Israel sieht die Hamas in Gaza angezählt, doch ein Ende der heftigen Kämpfe ist nicht in Sicht. Für die Zivilisten ist die Lage unerträglich. Weltweit wird vor den Folgen gewarnt.
Israel will ungeachtet immer mehr getöteter Zivilisten den Krieg im Gazastreifen gegen die islamistische Hamas weiter intensivieren - und verbreitet Siegesgewissheit. Der Krieg werde noch andauern, "aber das ist der Anfang vom Ende der Hamas", prophezeite Israels Ministerpräsident Benjamin Netanjahu in einer Video-Botschaft am Sonntagabend. "Zu den Terroristen der Hamas sage ich: Es ist aus. Sterbt nicht für (den Chef der Hamas im Gazastreifen, Jihia) Sinwar. Ergebt euch - jetzt." Unterdessen wächst die internationale Kritik am Vorgehen seiner Regierung angesichts einer immer katastrophaleren Lage für die Zivilisten im Gazastreifen.

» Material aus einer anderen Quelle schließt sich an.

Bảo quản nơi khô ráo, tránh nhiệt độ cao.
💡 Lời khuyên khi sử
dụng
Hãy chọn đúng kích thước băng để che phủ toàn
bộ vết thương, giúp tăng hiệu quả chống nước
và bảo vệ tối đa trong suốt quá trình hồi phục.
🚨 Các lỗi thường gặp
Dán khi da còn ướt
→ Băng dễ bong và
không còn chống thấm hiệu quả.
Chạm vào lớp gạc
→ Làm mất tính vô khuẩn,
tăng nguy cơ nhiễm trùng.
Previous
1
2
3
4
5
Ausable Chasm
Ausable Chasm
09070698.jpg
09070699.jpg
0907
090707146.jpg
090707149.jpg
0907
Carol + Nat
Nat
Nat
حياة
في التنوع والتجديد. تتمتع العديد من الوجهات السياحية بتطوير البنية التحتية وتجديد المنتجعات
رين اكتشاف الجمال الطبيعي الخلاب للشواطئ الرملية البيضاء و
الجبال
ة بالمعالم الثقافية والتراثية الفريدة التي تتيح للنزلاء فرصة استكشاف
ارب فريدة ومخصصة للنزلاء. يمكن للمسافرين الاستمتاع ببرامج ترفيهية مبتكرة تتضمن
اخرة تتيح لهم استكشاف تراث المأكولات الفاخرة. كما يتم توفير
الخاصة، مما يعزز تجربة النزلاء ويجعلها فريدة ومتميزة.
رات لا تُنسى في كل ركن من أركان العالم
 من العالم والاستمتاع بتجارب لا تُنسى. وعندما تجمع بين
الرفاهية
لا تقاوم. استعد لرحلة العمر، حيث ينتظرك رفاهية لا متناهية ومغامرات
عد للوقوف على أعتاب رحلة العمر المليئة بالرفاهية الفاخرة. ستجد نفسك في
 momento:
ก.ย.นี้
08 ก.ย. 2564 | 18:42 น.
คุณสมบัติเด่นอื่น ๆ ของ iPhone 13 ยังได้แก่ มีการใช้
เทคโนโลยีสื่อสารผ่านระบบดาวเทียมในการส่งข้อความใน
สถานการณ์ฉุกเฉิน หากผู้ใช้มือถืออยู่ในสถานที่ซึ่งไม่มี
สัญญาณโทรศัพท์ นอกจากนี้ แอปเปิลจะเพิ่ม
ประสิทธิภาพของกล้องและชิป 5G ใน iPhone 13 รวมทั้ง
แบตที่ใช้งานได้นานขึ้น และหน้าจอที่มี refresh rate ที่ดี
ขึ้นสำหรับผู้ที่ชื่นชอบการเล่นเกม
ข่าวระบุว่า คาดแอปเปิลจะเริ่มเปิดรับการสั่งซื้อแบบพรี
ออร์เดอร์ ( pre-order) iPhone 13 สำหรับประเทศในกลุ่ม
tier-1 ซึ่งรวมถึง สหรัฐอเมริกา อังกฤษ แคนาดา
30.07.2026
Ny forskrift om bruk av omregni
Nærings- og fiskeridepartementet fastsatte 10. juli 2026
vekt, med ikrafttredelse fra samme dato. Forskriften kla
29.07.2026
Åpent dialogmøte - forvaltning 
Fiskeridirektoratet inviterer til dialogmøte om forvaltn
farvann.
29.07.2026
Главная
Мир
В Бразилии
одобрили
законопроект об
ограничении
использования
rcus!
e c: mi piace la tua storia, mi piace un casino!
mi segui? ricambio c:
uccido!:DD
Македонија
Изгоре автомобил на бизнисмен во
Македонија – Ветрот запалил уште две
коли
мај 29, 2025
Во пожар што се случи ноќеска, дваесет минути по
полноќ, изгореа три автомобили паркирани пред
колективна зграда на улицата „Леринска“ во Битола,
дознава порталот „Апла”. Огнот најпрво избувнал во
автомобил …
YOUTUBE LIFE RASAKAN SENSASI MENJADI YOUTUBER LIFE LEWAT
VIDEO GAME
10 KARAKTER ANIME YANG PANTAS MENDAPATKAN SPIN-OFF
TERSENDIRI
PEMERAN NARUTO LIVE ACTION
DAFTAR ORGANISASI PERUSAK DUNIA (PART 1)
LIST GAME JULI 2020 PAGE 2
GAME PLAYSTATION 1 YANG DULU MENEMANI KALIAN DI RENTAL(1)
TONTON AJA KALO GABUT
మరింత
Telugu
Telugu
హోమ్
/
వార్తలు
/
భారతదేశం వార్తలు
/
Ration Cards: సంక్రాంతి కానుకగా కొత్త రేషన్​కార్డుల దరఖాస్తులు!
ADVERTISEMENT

Blinken: Hamas könnte Waffen einfach niederlegen
Laut den Vereinten Nationen hungert inzwischen die Hälfte der Bevölkerung im Gazastreifen. Weltweit wird gewarnt, dass das unerträgliche Leid nur noch mehr Palästinenser in die Arme der Hamas treibe. Darauf angesprochen antwortete US-Außenminister Antony Blinken im Interview des US-Fernsehsenders CNN auf die Frage, wann Israel gedenke, diese intensive Phase der Kämpfe zu beenden: "Das sind Entscheidungen, die Israel treffen muss". Aber es liege auch an der Hamas. Statt sich hinter Zivilisten zu verstecken, könne sie sich einfach ergeben. "Sie könnte morgen ihre Waffen niederlegen, sie könnte sich morgen ergeben, und dann wäre alles vorbei", so Blinken.

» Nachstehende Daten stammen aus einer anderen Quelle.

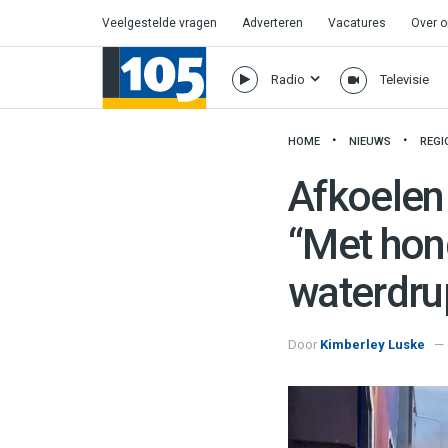
Veelgestelde vragen
Adverteren
Vacatures
Over 
Radio
Televisie
HOME
NIEUWS
REGI
Afkoelen 
“Met hon
waterdru
Door
Kimberley Luske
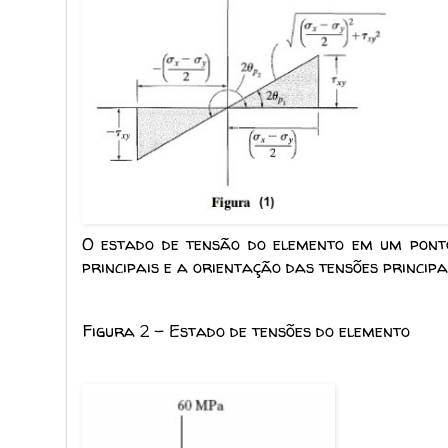
O estado de tensão do elemento em um ponto
principais e a orientação das tensões principa
Figura 2 - Estado de tensões do elemento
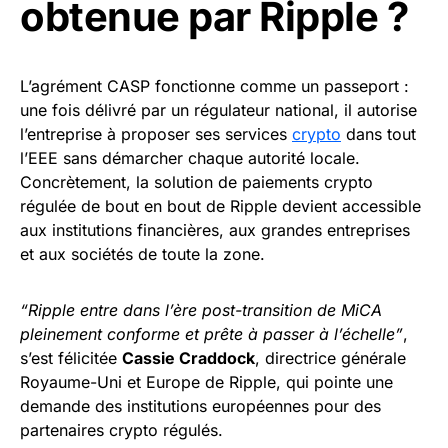
obtenue par Ripple ?
L’agrément CASP fonctionne comme un passeport :
une fois délivré par un régulateur national, il autorise
l’entreprise à proposer ses services
crypto
dans tout
l’EEE sans démarcher chaque autorité locale.
Concrètement, la solution de paiements crypto
régulée de bout en bout de Ripple devient accessible
aux institutions financières, aux grandes entreprises
et aux sociétés de toute la zone.
“Ripple entre dans l’ère post-transition de MiCA
pleinement conforme et prête à passer à l’échelle”
,
s’est félicitée
Cassie Craddock
, directrice générale
Royaume-Uni et Europe de Ripple, qui pointe une
demande des institutions européennes pour des
partenaires crypto régulés.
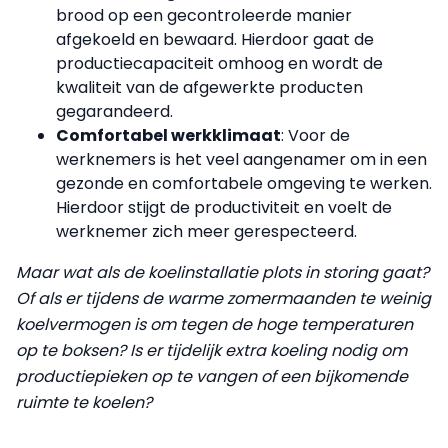
brood op een gecontroleerde manier
afgekoeld en bewaard. Hierdoor gaat de
productiecapaciteit omhoog en wordt de
kwaliteit van de afgewerkte producten
gegarandeerd.
Comfortabel werkklimaat
: Voor de
werknemers is het veel aangenamer om in een
gezonde en comfortabele omgeving te werken.
Hierdoor stijgt de productiviteit en voelt de
werknemer zich meer gerespecteerd.
Maar wat als de koelinstallatie plots in storing gaat?
Of als er tijdens de warme zomermaanden te weinig
koelvermogen is om tegen de hoge temperaturen
op te boksen? Is er tijdelijk extra koeling nodig om
productiepieken op te vangen of een bijkomende
ruimte te koelen?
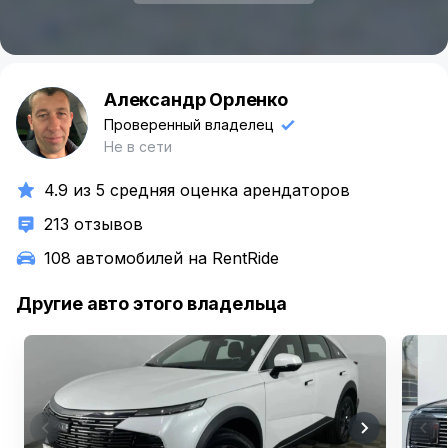
Александр Орленко
А
Проверенный владелец
Не в сети
4.9 из 5 средняя оценка арендаторов
213 отзывов
108 автомобилей на RentRide
Другие авто этого владельца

Israel: Schon mehr als 22.000 Ziele angegriffen
Das israelische Militär griff seit Beginn des Krieges vor gut zwei Monaten nach eigenen Angaben schon mehr als 22.000 Ziele an. Das von Israel abgeriegelte Küstengebiet am Mittelmeer ist flächenmäßig nur etwas größer als die Stadt München. Wie die Armee am Sonntagabend mitteilte, seien mehrere Kommandanten zweier nördlicher Hamas-Brigaden, denen rund 14.500 Mann unterstünden, getötet worden. Die Armee veröffentlichte dazu die Namen der "eliminierten" Männer.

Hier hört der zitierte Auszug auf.